The term “Middle East” originated in the British India Office in the 1850s. A turbulent time of colonial expansion and war. A decade also marked by The Great Exhibition (The Crystal Palace Exhibition) of 1851 where the world was arranged to be presented, perceived and consumed under a new exhibitionary order. The term “Middle East,” however was not common until 1902 after Alfred T. Mahan used it in his essay “The Persian Gulf and International Relations,” published in the National Review and later in his book, Retrospect and Prospect: Studies in International Relations, Naval and Political.
A. T. Mahan, Retrospect And Prospect: Studies In International Relations, Naval And Political (Boston: Little, Brown, and Company, 1902). https://archive.org/details/retrospectprosp00maha.
1902 was also the year the date industry was born in California. Much like the origin of the term “Middle East,” it is difficult to pinpoint the exact year dates were cultivated here. Cultivars from the Middle East and North Africa were introduced to California as early as the 1890s after extensive research travels to those regions to study the climate and date cultivation. The similarities between the climate of the California desert and that of the Arabian and Sahara Deserts did not go unnoticed by the visionaries.

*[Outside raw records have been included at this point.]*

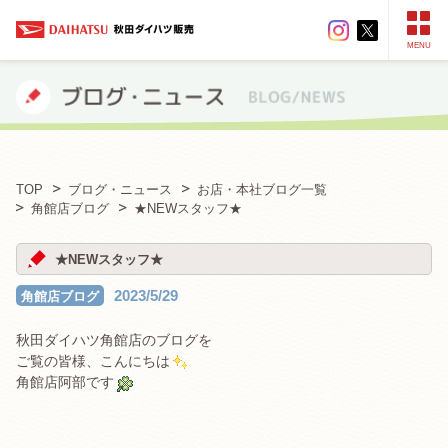
MENU
TOP
ブログ・ニュース
お店・本社ブログ一覧
角館店ブログ
★NEWスタッフ★
★NEWスタッフ★
2023/5/29
角館店ブログ
秋田ダイハツ角館店のブログを
ご覧の皆様、こんにちは
角館店阿部です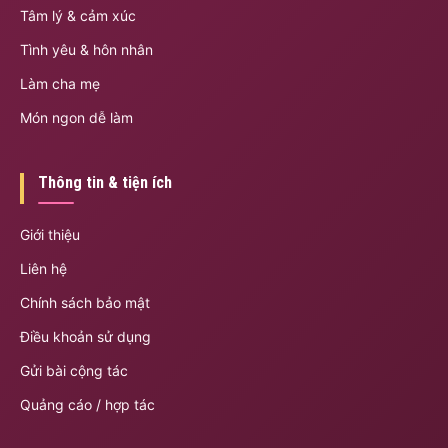
Tâm lý & cảm xúc
Tình yêu & hôn nhân
Làm cha mẹ
Món ngon dễ làm
Thông tin & tiện ích
Giới thiệu
Liên hệ
Chính sách bảo mật
Điều khoản sử dụng
Gửi bài cộng tác
Quảng cáo / hợp tác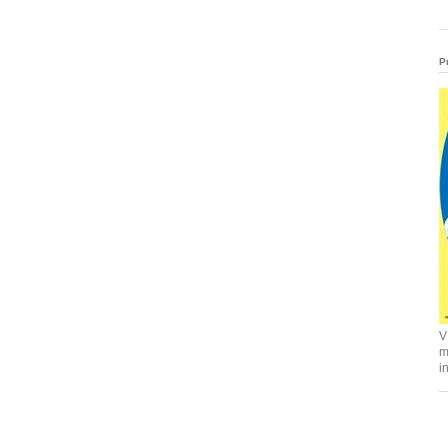
P
V
m
i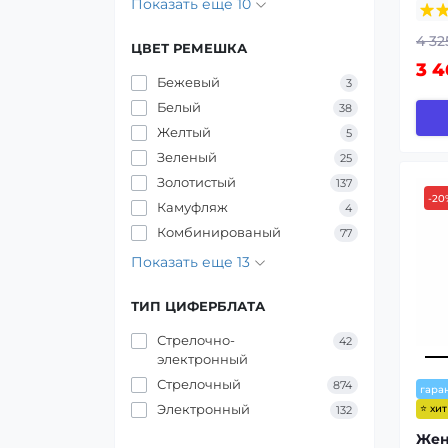
Показать еще 10
4 32
ЦВЕТ РЕМЕШКА
3 4
Бежевый
3
Белый
38
Желтый
5
Зеленый
25
Золотистый
137
-20
Камуфляж
4
Комбинированый
77
Показать еще 13
ТИП ЦИФЕРБЛАТА
Стрелочно-
42
электронный
Стрелочный
874
гара
Электронный
⭐ хи
132
Жен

Historian Sarah Seekatz reminds us, “These trips to the Greater Middle East for the date palms provide some of the first links between the two regions. The interactions these government scientists and local entrepreneurs had with the people of the Middle East are extraordinary and they speak not only to the complicated geopolitical realities of the area but also to American assumptions of racial and scientific superiority. One Los Angeles Times article about the growing date industry, published in 1921, suggested that the ‘American scientific culture has far surpassed the Orient in date possibilities. In fact in the hot sand around Indio and Coachella the date has come to surpass anything of which the dozing Orient ever dreamed.’”
The marketing of date as an industry worthy of investment required a fantastical spectacle as the context in which the exotic fruit would be introduced. The early 20th century Date Festivals led to the post-war Riverside County Fair and the Coachella Valley Date Festival with Arabian Nights Pageants, genies, harem girls and camel rides—an Orientalist tradition that continues today. The 2018 Riverside County Fair and Date Festival closed on February 28.

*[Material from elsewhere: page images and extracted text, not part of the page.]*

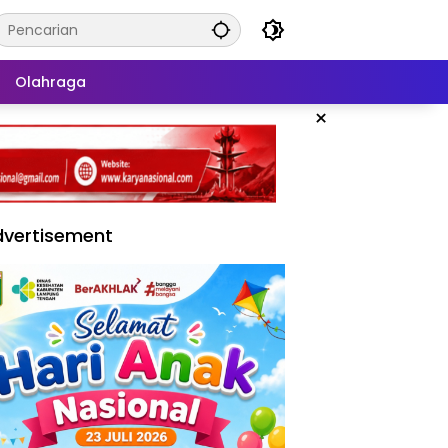
Olahraga
×
vertisement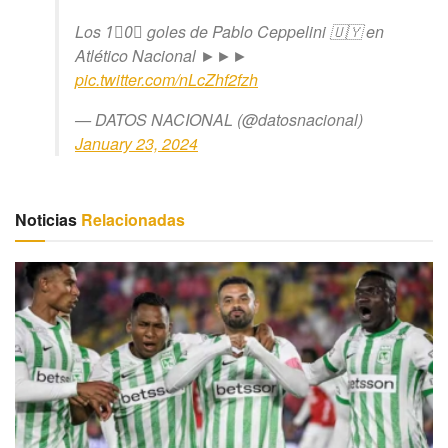
Los 1⃣0⃣ goles de Pablo Ceppelini 🇺🇾 en
Atlético Nacional ►►►
pic.twitter.com/nLcZhf2fzh
— DATOS NACIONAL (@datosnacional)
January 23, 2024
Noticias
Relacionadas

The nightly Arabian Nights Pageant began on the Magic Carpet Stage as a godly male voice told the legend of Scheherazade; it followed with the music of the different branches of the military in honor of active duty members and veterans in the crowd, as a US flag, the size of a small building, covered the right side of the Shah’s castle on the stage. The night continued with “Walk like an Egyptian” style dances in Orientalist costumes, and culminated in the celebration of Queen Scheherazade andQueen Jasmine scholarship awards granted to students from the county who work as “ambassadors of goodwill” during the fair.
In the desert where beheaded date palms are intimately rooted in seeping crude oil, in “the dozing orient,” a different politics is being sown. In September 1980 Saddam Hussein announced that Iraq abrogates the 1975 Algiers Agreement, declaring full sovereignty over the Shatt al-Arab and restoring its legal position to the pre-1975 status. Iraq’s invasion of Iran led to an eight year war.

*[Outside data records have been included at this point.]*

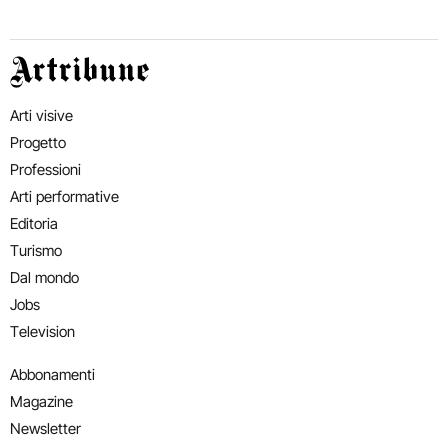
Artribune
Arti visive
Progetto
Professioni
Arti performative
Editoria
Turismo
Dal mondo
Jobs
Television
Abbonamenti
Magazine
Newsletter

In the end, while both sides claimed victory, Iraq failed to annex the Iranian province of Khuzestan and bolster Arab separatism; Iran failed to topple Saddam Hussein and export its revolution to the neighboring country. Losses have been reported up to $620 billion dollars and the death toll as high as a million; which includes 95,000 Iranian child soldiers between the ages of 16 and 17, but some even younger. Thirteen year-old Mohammad Hossein Fahmideh became the ideal of Iran’s martyrdom for decades to come.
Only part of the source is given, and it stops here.